NCCC Malls
- Type: Shopping malls
- Founded: 1978; 48 years ago
- Founder: Lim Tian Siu
- Headquarters: Davao City, Philippines
- Number of locations: 6 Malls
- Area served: Davao City; Puerto Princesa City; Tagum City;
- Key people: Sharlene Faye A. Lim (President); Althea D. Lucas (Vice-President);
- Website: https://nccc.com.ph/business-unit/nccc-malls/

= NCCC Malls =

Philippines retail company

New City Commercial Corporation Malls or NCCC Malls, commonly known as just NCCC are shopping malls owned by the New City Commercial Corporation (NCCC) Group. The company is founded and is based in Davao City, Philippines.

==History==
NCCC began as a textile store in Davao City during the 1950s by Lim Tian Siu. The store eventually evolved into a general merchandise store selling basic necessities and other items like shoes and jewelry.

In 1978, the family opened the first NCCC Supermarket and Department Store at Ramon Magsaysay Avenue and named it New City Commercial Center.

By 1987, NCCC opened its Tagum City branch.

Then in 1991, NCCC opened its first mall in Puerto Princesa City, Palawan.

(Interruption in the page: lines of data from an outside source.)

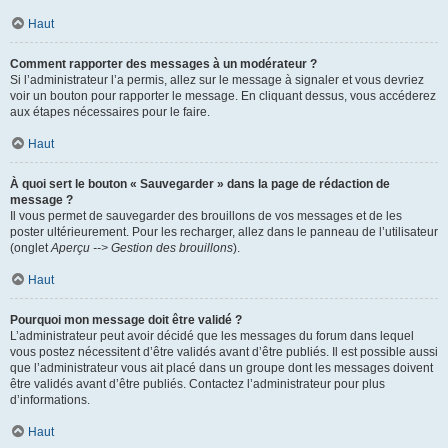
Haut
Comment rapporter des messages à un modérateur ?
Si l’administrateur l’a permis, allez sur le message à signaler et vous devriez
voir un bouton pour rapporter le message. En cliquant dessus, vous accéderez
aux étapes nécessaires pour le faire.
Haut
À quoi sert le bouton « Sauvegarder » dans la page de rédaction de
message ?
Il vous permet de sauvegarder des brouillons de vos messages et de les
poster ultérieurement. Pour les recharger, allez dans le panneau de l’utilisateur
(onglet
Aperçu --> Gestion des brouillons
).
Haut
Pourquoi mon message doit être validé ?
L’administrateur peut avoir décidé que les messages du forum dans lequel
vous postez nécessitent d’être validés avant d’être publiés. Il est possible aussi
que l’administrateur vous ait placé dans un groupe dont les messages doivent
être validés avant d’être publiés. Contactez l’administrateur pour plus
d’informations.
Haut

This was also the first mall in the island and in outside of Mindanao.

In 1999, the company expanded its branch in Tagum City with the opening of NCCC Mall Tagum.

In 2019, NCCC was able to acquire the first mall in Davao City, the Victoria Plaza, which started operations in 1993 until its closure on 2025.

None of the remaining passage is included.